My buddy Landon and I booked a day with Orvis endorsed fly fishing guide Rob Woodruff to go chase some Lake Welsh largemouth. Landon and I arrived at Lake Welsh early this morning as the lake was completely fogged in. After getting the boat launched and getting our gear situated we had bass chasing bait into the bank not 20 feet from the beached boat. A promising sign to a morning that started off a little slow. A cold front passed through a few days ago and we were dealing with high pressure and a clear blue bird sky. Defiantly not the best of conditions but we knew we would stick some fish. It was probably late morning before we brought our first fish to the boat. A nice chunky bass with great colors that ate a dumbbell crystal bugger. Through out the day the fish catching remained sporadic. We picked up probably 6-8 fish throughout the day. As the sun began to set and most the other anglers on the lake had already called it a day Rob took us to some of his favorite spots on the lake. As the evening shadows began to elongate on the the water I switched flies to a Dahlberg diver. Casting to the edges of cattails it wasn't long before a nice bass inhales the fly simultaneously the classic sound of your flyline getting zipped off the water and tight to a fish. For the next hour of daylight that scene replayed itself at least half a dozen times.
January bass on a Dahlberg Diver.
Landon working some cattails.
Clear water enables you to see most strikes.
So the next time the winter time blues start setting in as a result of short days, too much couch time while watching televised sports. The below lakes offer anglers a cure for the winter doldrums. ***Some of the coal plants on these lakes run year round, some are turned on and shut down depending on power demand. So make sure to research the below lakes as some of these lakes are not going to produce warm water all winter long***
-Martin Creek Lake
-Decker (Walter E. Long)
Rods, Flies and Leaders
- Rods should be in the 6-8wt range. You standard 9' rod will work but my all time favorite bass fly rod is TFO's Mini Mag series rod.

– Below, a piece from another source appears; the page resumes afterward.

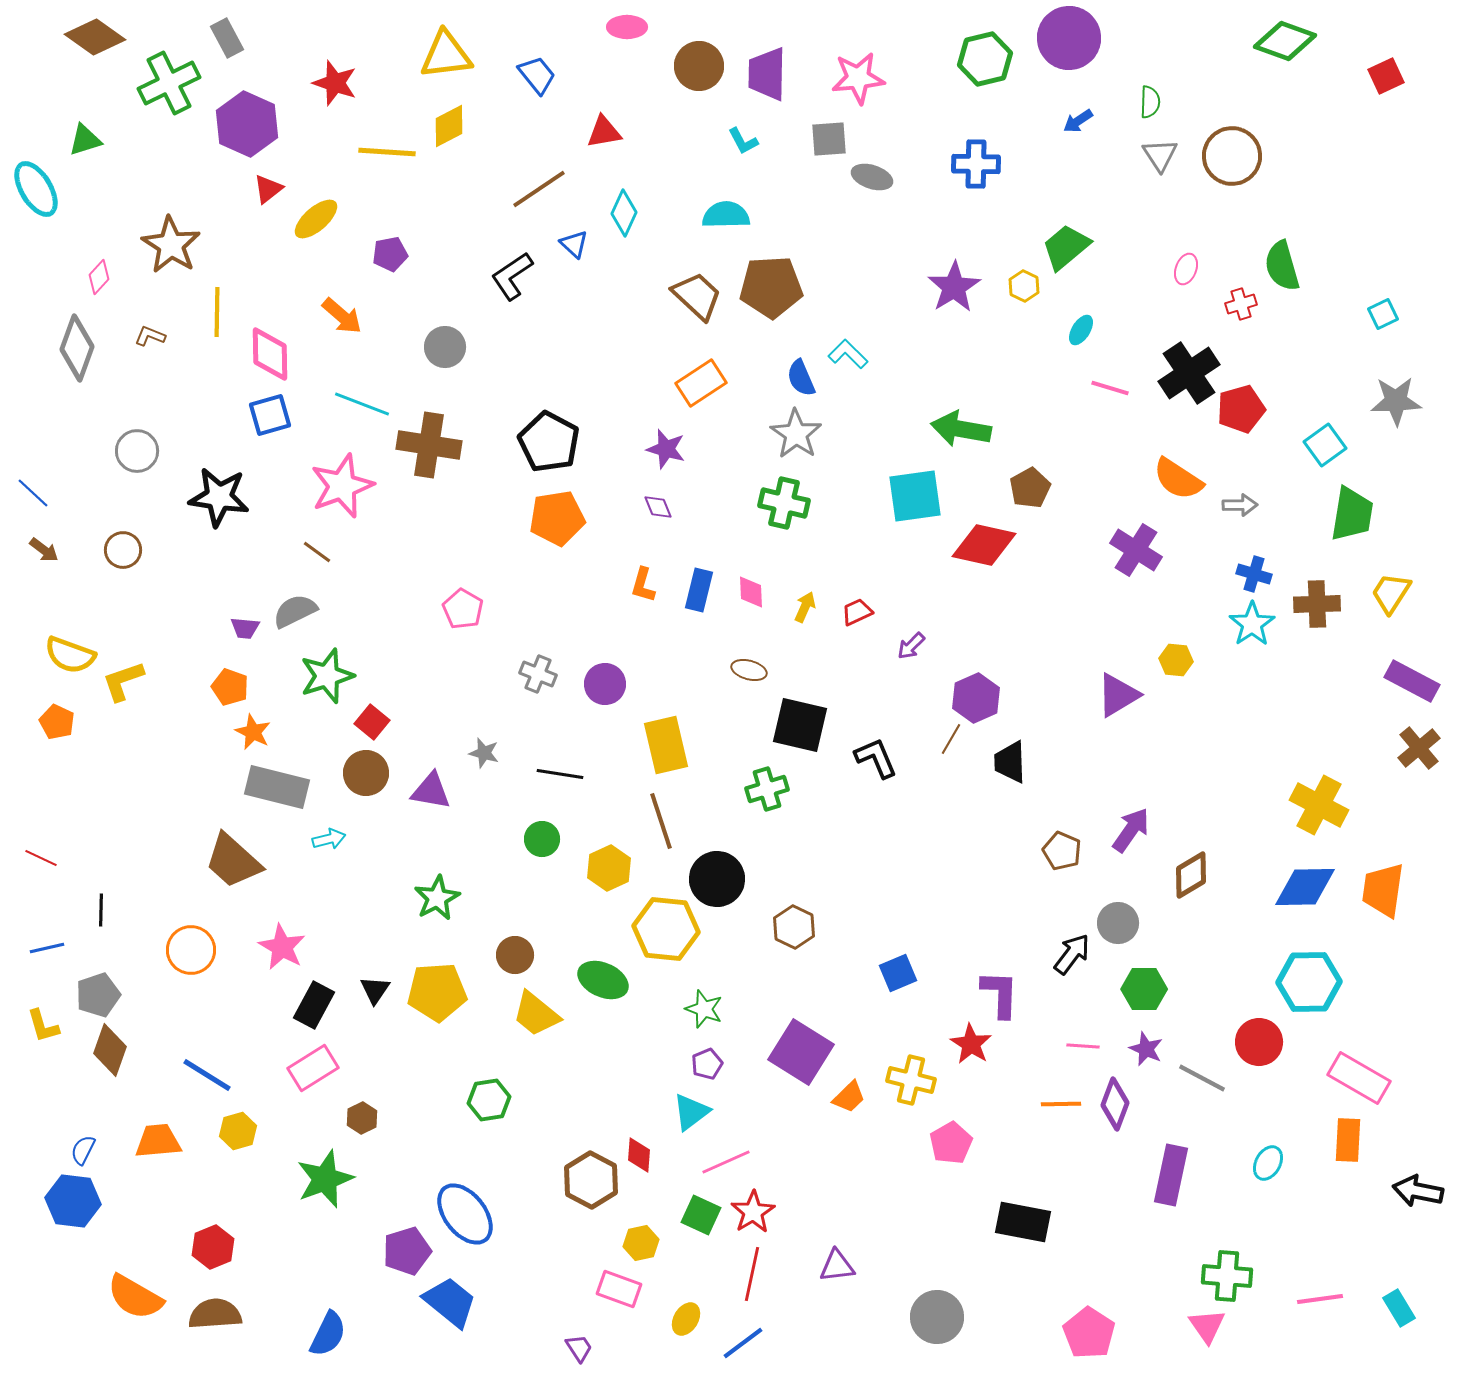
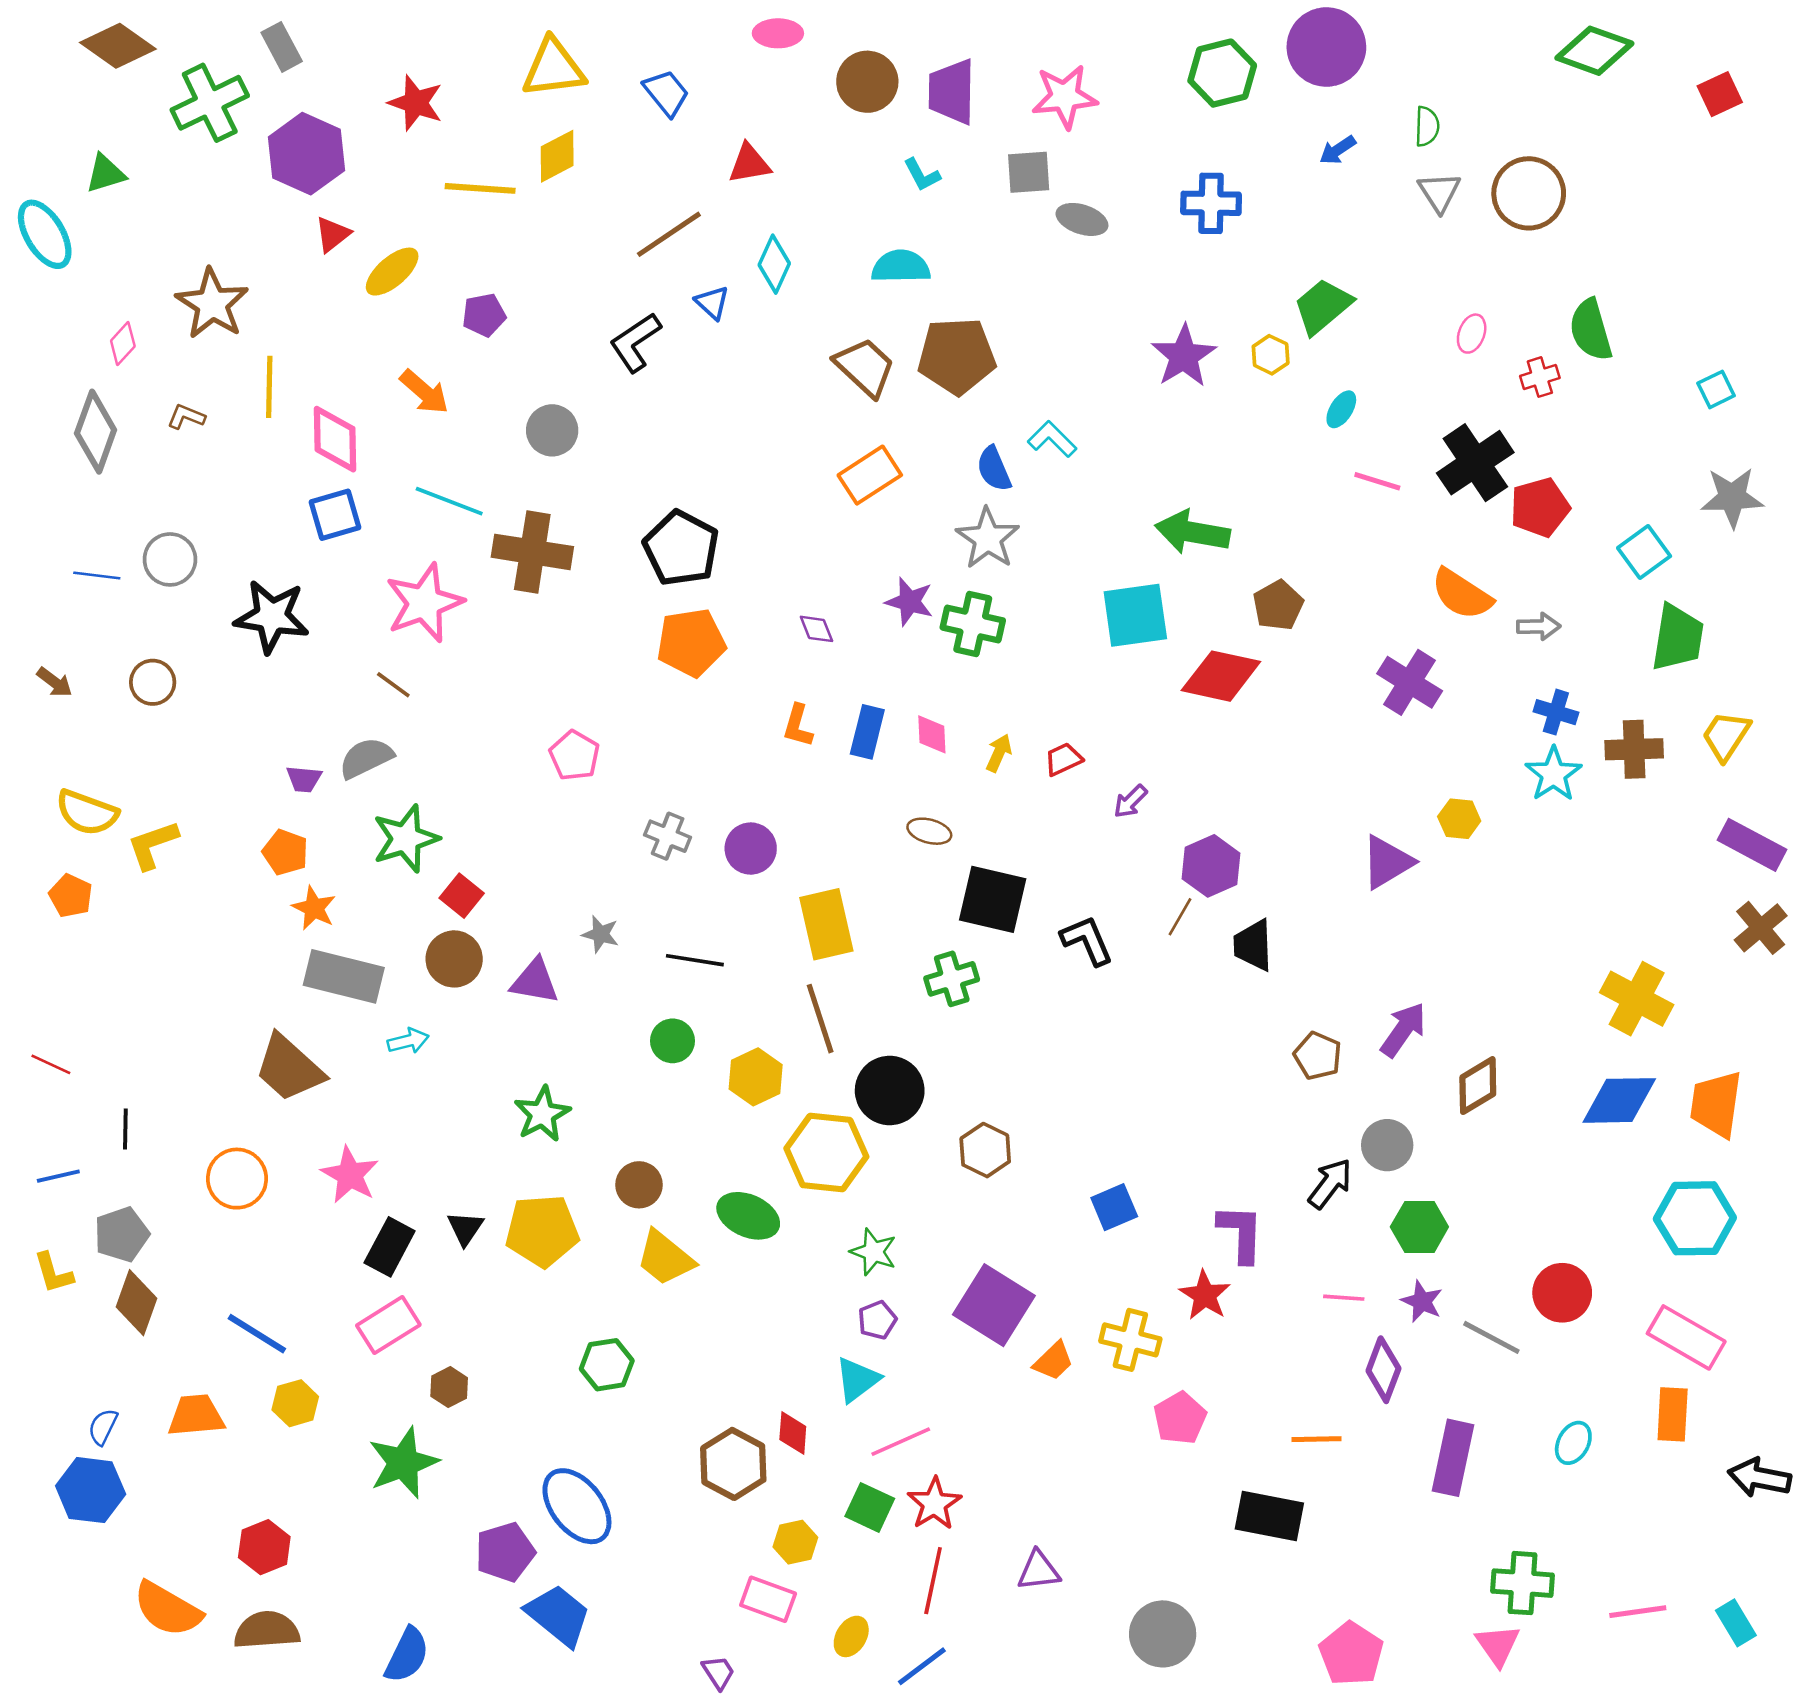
purple star: (666, 449) -> (910, 602), moved
blue line: (33, 493) -> (97, 576), moved, turned -36
cyan hexagon: (1309, 982) -> (1695, 1218), moved
orange line: (1061, 1104) -> (1316, 1439), moved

-Flies....What wont a largemouth eat? Generally speaking flies should consist of varies poppers, Dahlberg divers and other topwater patterns that push water and make noise. Subsurface patterns should be various streamers with weed guards or ride hook point up. There are so many innovative streamers on the market right now to choose from its mind boggling. I don't think you can go wrong with any of them. Suggested colors will be the standard chartreuse/white, all white, white tan, perch and fire tiger combinations. One fly I have always had good luck with is a dumbbell cyrstal woolly bugger in olive.
-Leaders are pretty standard. I just use 3-4 feet of 20lb flouro attached to 3-4 feet of 12lb flouro. I use loop knots to connect the 2 sections of flouro and your good to go.